What to work on: From the following material, work out how many lines include the string "Słown"; respond with the number only.

*** Begin section ***

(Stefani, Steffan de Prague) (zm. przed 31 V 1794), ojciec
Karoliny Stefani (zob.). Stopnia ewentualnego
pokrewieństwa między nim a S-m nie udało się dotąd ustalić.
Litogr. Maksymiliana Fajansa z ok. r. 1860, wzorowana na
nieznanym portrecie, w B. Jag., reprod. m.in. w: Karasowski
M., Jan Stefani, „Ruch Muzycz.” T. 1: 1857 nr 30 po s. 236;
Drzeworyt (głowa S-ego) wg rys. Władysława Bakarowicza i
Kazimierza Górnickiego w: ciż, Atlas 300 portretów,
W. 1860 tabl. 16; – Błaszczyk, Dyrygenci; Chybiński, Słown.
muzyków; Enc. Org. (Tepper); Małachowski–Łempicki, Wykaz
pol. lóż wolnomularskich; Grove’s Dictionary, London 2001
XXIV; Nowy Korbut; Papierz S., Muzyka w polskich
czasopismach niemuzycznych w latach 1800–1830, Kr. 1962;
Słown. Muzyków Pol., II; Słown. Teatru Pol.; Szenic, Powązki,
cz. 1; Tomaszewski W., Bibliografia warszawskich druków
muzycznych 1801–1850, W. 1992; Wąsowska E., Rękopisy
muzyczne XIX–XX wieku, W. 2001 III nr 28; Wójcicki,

*** End section ***
*** Begin section ***

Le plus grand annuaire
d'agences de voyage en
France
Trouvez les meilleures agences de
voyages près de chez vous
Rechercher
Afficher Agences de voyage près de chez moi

*** End section ***

Task result: 2